To further boost chelerythrine synthesis, multigene cassettes A, comprising rate-limiting genes TfSMT, AmTDC, EcTNMT, PsMSH, EcP6H, PsCPR, and INO2, was integrated into the genome of strain Z4. Multiple copies of these genes were added to generate strains Z5-Z9 (Fig. 3b). These strains showed a significant improvement in chelerythrine titer, with strain Z9 producing 29.15 µg/L, which was approximately 83 times higher than that of strain Z4 (Fig. 3d).
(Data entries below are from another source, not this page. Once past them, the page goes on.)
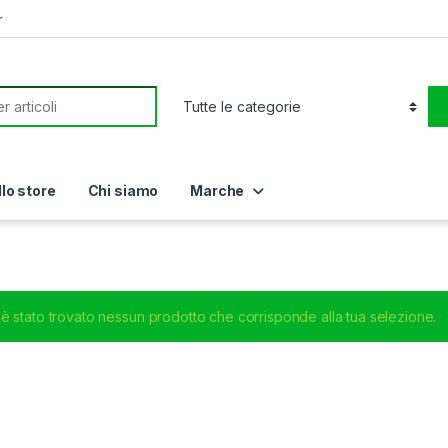
r
or:
llo store
Chi siamo
Marche
è stato trovato nessun prodotto che corrisponde alla tua selezione.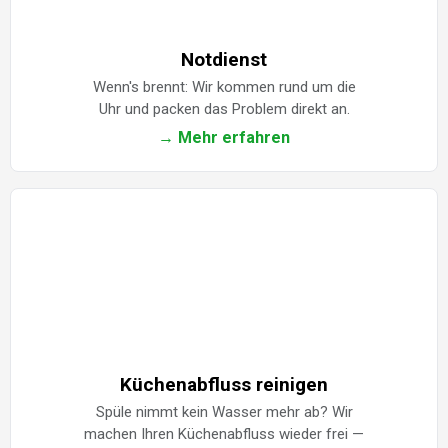
Notdienst
Wenn's brennt: Wir kommen rund um die
Uhr und packen das Problem direkt an.
→ Mehr erfahren
Küchenabfluss reinigen
Spüle nimmt kein Wasser mehr ab? Wir
machen Ihren Küchenabfluss wieder frei —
A second screening for rate-limiting genes was performed in strain Z9 to further optimize the metabolic pathway (Fig. 3a). Overexpression of the individual genes tMcoBBE, TfSMT, AmTDC, EcTNMT, PsMSH, EcP6H, INO2, PsCPR, and AtATR1 in strain Z9 resulted in strains Z901 to Z909, respectively. However, the increase in chelerythrine yield was significant only in the strains overexpressing of MSH, ATR1, and INO2 (Fig. 3e). Thus, multigene cassettes B, including the rate-limiting genes MSH, ATR1, and INO2, was integrated into strain Z9, generating various copies of engineered strains Z10–Z13 (Fig. 3b). Through two rounds of iterative integration of multiple-copy rate-limiting genes, strain Z13 was obtained, which produced the highest chelerythrine yield, at 74.74 µg/L (Fig. 3f).
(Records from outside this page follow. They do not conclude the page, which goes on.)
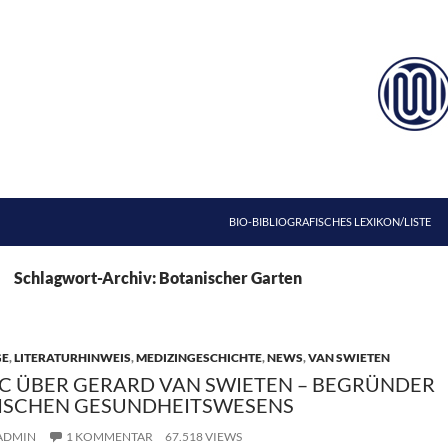
ZUM INHALT SPRINGEN
BIO-BIBLIOGRAFISCHES LEXIKON/LISTE
Schlagwort-Archiv: Botanischer Garten
GE
,
LITERATURHINWEIS
,
MEDIZINGESCHICHTE
,
NEWS
,
VAN SWIETEN
 ÜBER GERARD VAN SWIETEN – BEGRÜNDER
HISCHEN GESUNDHEITSWESENS
ADMIN
1 KOMMENTAR
67.518 VIEWS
Engineering heme supply to increase chelerythrine production

Sufficient amounts of heme, a cofactor, are required to assemble active P450 holoenzymes. The depletion of the intracellular pool of heme triggers cellular stress, which might hamper enzymatic activity [37]. To address this challenge, three strategies were employed to engineer heme biosynthesis: strengthening rate-limiting enzymes, eliminating feedback inhibition, and reducing heme degradation (Fig. 4a).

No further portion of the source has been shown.